Oder unterstützen Sie das Bündnis der verschiedenen Umweltschutzgruppen, die schon seit geraumer Zeit auf den Neubau des Kraftwerks hinweisen und zahlreiche Protestaktionen gestartet haben. Zusammen mit MetropolSolar Rhein-Neckar., attac, Robin Wood, BUND und vielen mehr hat Greenpeace Rhein-Neckar im Februar einen Aktionstag am Paradeplatz gegen das geplante Kraftwerk veranstaltet. Gemeinsam mit dem neu gegründeten Bündnis „Initiative Klima Energie Mannheim“, kurz IKEMA genannt, plant Greenpeace auch weiterhin Aktivitäten zu dem Bauvorhaben der GKM.
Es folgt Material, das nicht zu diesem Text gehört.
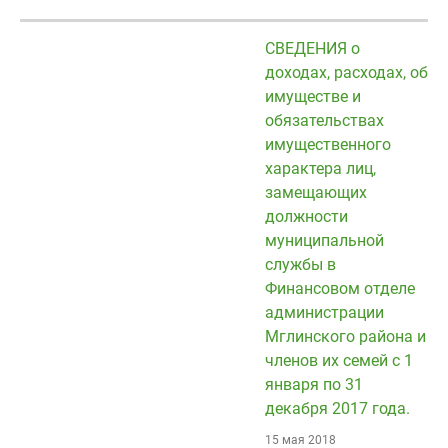
СВЕДЕНИЯ о
доходах, расходах, об
имуществе и
обязательствах
имущественного
характера лиц,
замещающих
должности
муниципальной
службы в
Финансовом отделе
администрации
Мглинского района и
членов их семей с 1
января по 31
декабря 2017 года.
15 мая 2018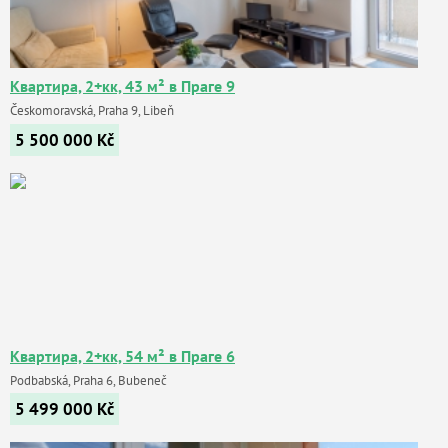
Квартира, 2+кк, 43 м² в Праге 9
Českomoravská, Praha 9, Libeň
5 500 000
Kč
Квартира, 2+кк, 54 м² в Праге 6
Podbabská, Praha 6, Bubeneč
5 499 000
Kč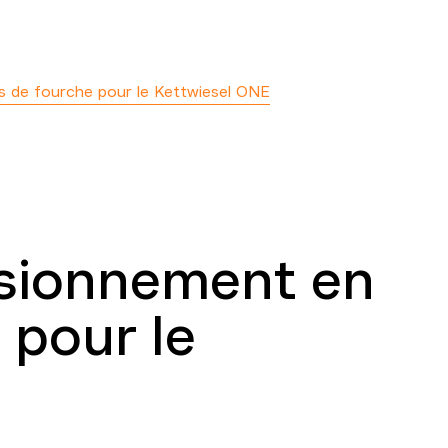
ts de fourche pour le Kettwiesel ONE
visionnement en
 pour le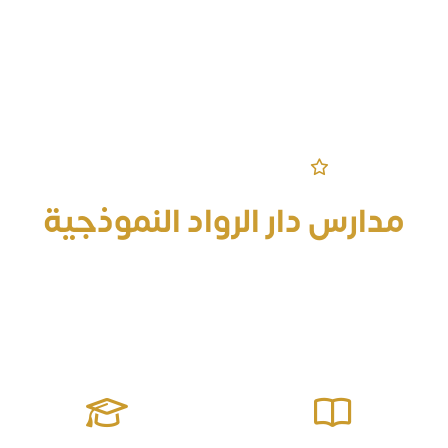
مرحباً بكم في الموقع الرسمي
مدارس دار الرواد النموذجية
قادرة على إعداد جيل منافس على الصدارة معزز للقيم مؤثر في
مجتمعه يمتلك المهارات الحياتية وصولاً للتميز والإبداع ومواجهة
التحديات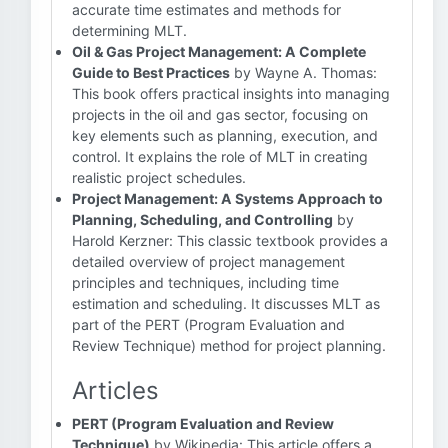
accurate time estimates and methods for
determining MLT.
Oil & Gas Project Management: A Complete
Guide to Best Practices
by Wayne A. Thomas:
This book offers practical insights into managing
projects in the oil and gas sector, focusing on
key elements such as planning, execution, and
control. It explains the role of MLT in creating
realistic project schedules.
Project Management: A Systems Approach to
Planning, Scheduling, and Controlling
by
Harold Kerzner: This classic textbook provides a
detailed overview of project management
principles and techniques, including time
estimation and scheduling. It discusses MLT as
part of the PERT (Program Evaluation and
Review Technique) method for project planning.
Articles
PERT (Program Evaluation and Review
Technique)
by Wikipedia: This article offers a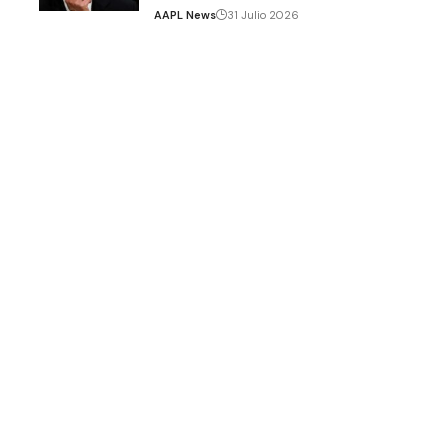
AAPL News
31 Julio 2026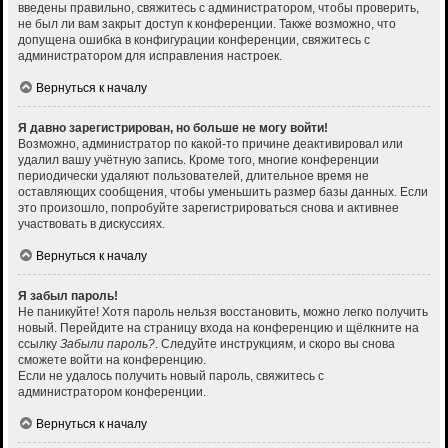
введены правильно, свяжитесь с администратором, чтобы проверить,
не был ли вам закрыт доступ к конференции. Также возможно, что
допущена ошибка в конфигурации конференции, свяжитесь с
администратором для исправления настроек.
Вернуться к началу
Я давно зарегистрирован, но больше не могу войти!
Возможно, администратор по какой-то причине деактивировал или
удалил вашу учётную запись. Кроме того, многие конференции
периодически удаляют пользователей, длительное время не
оставляющих сообщения, чтобы уменьшить размер базы данных. Если
это произошло, попробуйте зарегистрироваться снова и активнее
участвовать в дискуссиях.
Вернуться к началу
Я забыл пароль!
Не паникуйте! Хотя пароль нельзя восстановить, можно легко получить
новый. Перейдите на страницу входа на конференцию и щёлкните на
ссылку
Забыли пароль?
. Следуйте инструкциям, и скоро вы снова
сможете войти на конференцию.
Если не удалось получить новый пароль, свяжитесь с
администратором конференции.
Вернуться к началу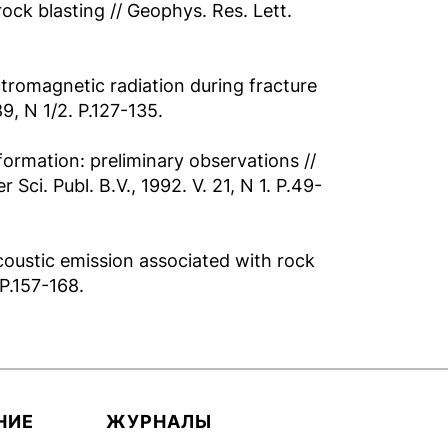
ock blasting // Geophys. Res. Lett.
ctromagnetic radiation during fracture
89, N 1/2. P.127-135.
formation: preliminary observations //
ci. Publ. B.V., 1992. V. 21, N 1. P.49-
oustic emission associated with rock
 P.157-168.
НИЕ
ЖУРНАЛЫ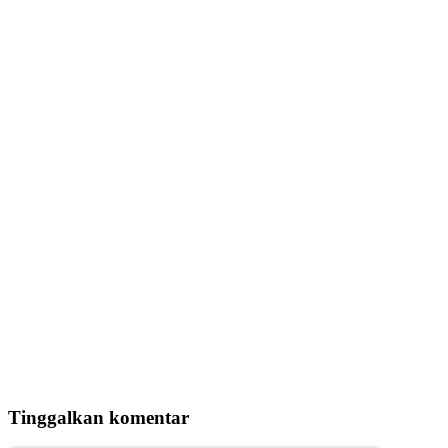
Tinggalkan komentar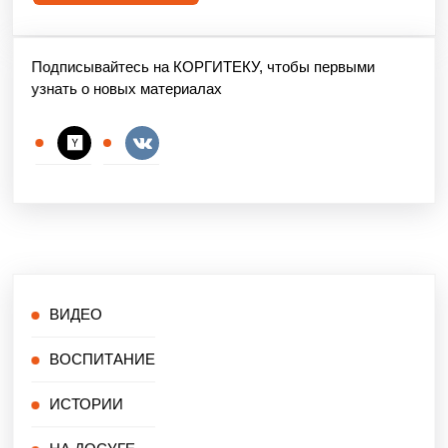
Подписывайтесь на КОРГИТЕКУ, чтобы первыми
узнать о новых материалах
ВИДЕО
ВОСПИТАНИЕ
ИСТОРИИ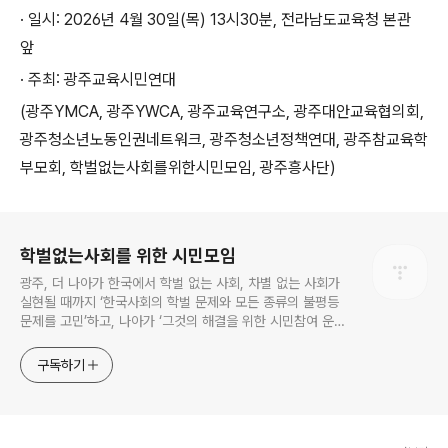
·
일시
: 2026
년
4
월
30
일
(
목
) 13
시
30
분
,
전라남도교육청 본관
앞
·
주최
:
광주교육시민연대
(
광주
YMCA,
광주
YWCA,
광주교육연구소
,
광주대안교육협의회
,
광주청소년노동인권네트워크
,
광주청소년정책연대
,
광주참교육학
부모회
,
학벌없는사회를위한시민모임
,
광주흥사단
)
로그 정보
학벌없는사회를 위한 시민모임
광주, 더 나아가 한국에서 학벌 없는 사회, 차별 없는 사회가
실현될 때까지 ‘한국사회의 학벌 문제와 모든 종류의 불평등
문제를 고민’하고, 나아가 ‘그것의 해결을 위한 시민참여 운
동’을 펼치고 있는 비영리민간단체입니다.
구독하기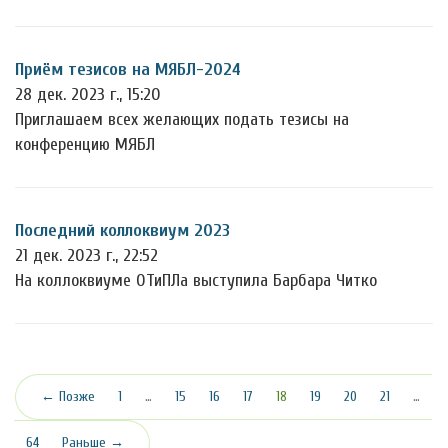
Приём тезисов на МЯБЛ-2024
28 дек. 2023 г., 15:20
Приглашаем всех желающих подать тезисы на
конференцию МЯБЛ
Последний коллоквиум 2023
21 дек. 2023 г., 22:52
На коллоквиуме ОТиПЛа выступила Барбара Читко
(текущая)
← Позже
1
…
15
16
17
18
19
20
21
…
64
Раньше →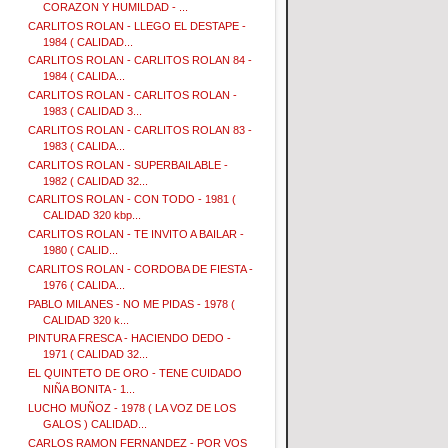
CORAZON Y HUMILDAD - ...
CARLITOS ROLAN - LLEGO EL DESTAPE -
1984 ( CALIDAD...
CARLITOS ROLAN - CARLITOS ROLAN 84 -
1984 ( CALIDA...
CARLITOS ROLAN - CARLITOS ROLAN -
1983 ( CALIDAD 3...
CARLITOS ROLAN - CARLITOS ROLAN 83 -
1983 ( CALIDA...
CARLITOS ROLAN - SUPERBAILABLE -
1982 ( CALIDAD 32...
CARLITOS ROLAN - CON TODO - 1981 (
CALIDAD 320 kbp...
CARLITOS ROLAN - TE INVITO A BAILAR -
1980 ( CALID...
CARLITOS ROLAN - CORDOBA DE FIESTA -
1976 ( CALIDA...
PABLO MILANES - NO ME PIDAS - 1978 (
CALIDAD 320 k...
PINTURA FRESCA - HACIENDO DEDO -
1971 ( CALIDAD 32...
EL QUINTETO DE ORO - TENE CUIDADO
NIÑA BONITA - 1...
LUCHO MUÑOZ - 1978 ( LA VOZ DE LOS
GALOS ) CALIDAD...
CARLOS RAMON FERNANDEZ - POR VOS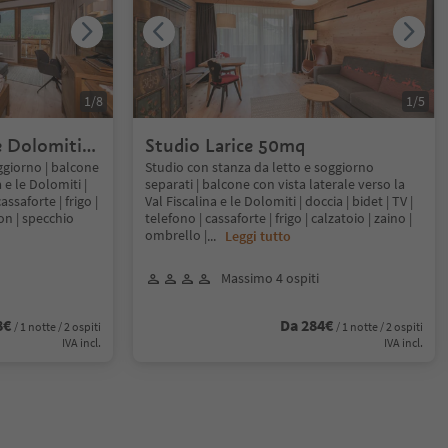
1
/
8
1
/
5
 Dolomiti
Studio Larice 50mq
giorno | balcone
Studio con stanza da letto e soggiorno
 e le Dolomiti |
separati | balcone con vista laterale verso la
assaforte | frigo |
Val Fiscalina e le Dolomiti | doccia | bidet | TV |
fon | specchio
telefono | cassaforte | frigo | calzatoio | zaino |
ombrello |
...
Leggi tutto
Massimo 4 ospiti
8€
Da 284€
/ 1 notte / 2 ospiti
/ 1 notte / 2 ospiti
IVA incl.
IVA incl.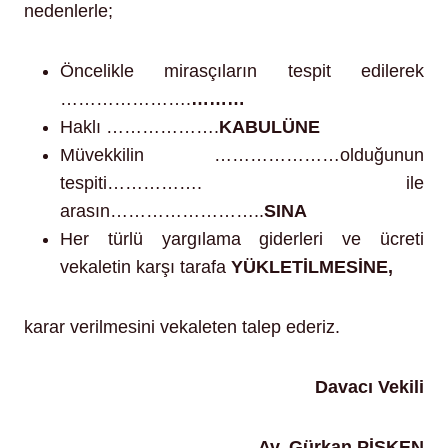
nedenlerle;
Öncelikle mirasçıların tespit edilerek
………………….
………
Haklı ……………….
KABULÜNE
Müvekkilin …………………olduğunun
tespiti……………. ile
arasın……………………..
SINA
Her türlü yargılama giderleri ve ücreti
vekaletin karşı tarafa
YÜKLETİLMESİNE,
karar verilmesini vekaleten talep ederiz.
Davacı Vekili
Av. Gürkan PİŞKEN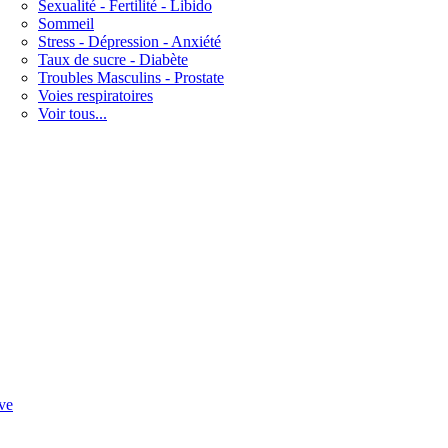
Sexualité - Fertilité - Libido
Sommeil
Stress - Dépression - Anxiété
Taux de sucre - Diabète
Troubles Masculins - Prostate
Voies respiratoires
Voir tous...
ve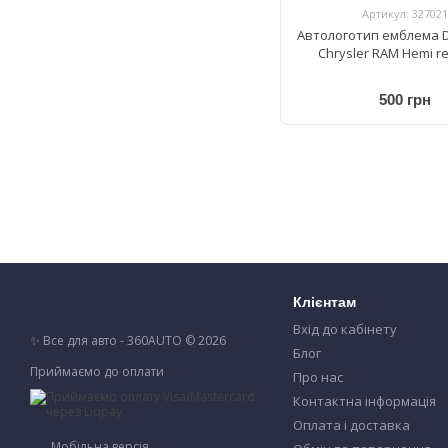
Артикул: 327021
Автологотип емблема D
Chrysler RAM Hemi re
500 грн
Клієнтам
Вхід до кабінету
✨ Все для авто - 360AUTO © 2026
Блог
Приймаємо до оплати
Про нас
Контактна інформація
Оплата і доставка
Мобільна версія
Wer mitmachen möchte, kann sich direkt an das Netzwerk IKEMA wenden unter Tel.: 06221/16 48 41, Mail: matthias.weyland@bund.net oder an MetropolSolar unter www.metropolsolar.de, Mail: info@metropolsolar.de oder Tel.: 0621/855793. Auch freuen wir uns über neue Mitstreiterinnen und Mitstreiter unserer Energie-Gruppe von Greenpeace Rhein-Neckar. Wer Interesse hat, kann sich unter der Mailadresse rhein-neckar@greenpeace.de oder Tel.: 0621/33 91 69 8 gerne melden. Wir treffen uns jeden 1. und 3. Dienstag im Monat im Umweltzentrum Mannheim und jeden 4. Dienstag beim NABU in Heidelberg.
Etwas zu tun, ist also leichter als man denkt. Helfen Sie deshalb mit, dass das geplante Kohlekraftwerk in Mannheim und damit die Entscheidung zu einer weiteren Schädigung unseres Klimas nicht Wirklichkeit wird. Denn eines ist klar: Es ist sicher nicht möglich hier in Mannheim die Welt zu retten. Aber wir können einen Beitrag dazu leisten. Und das allein zählt.
Es besteht für jeden die Möglichkeit zu handeln – entscheidend ist, es auch zu tun.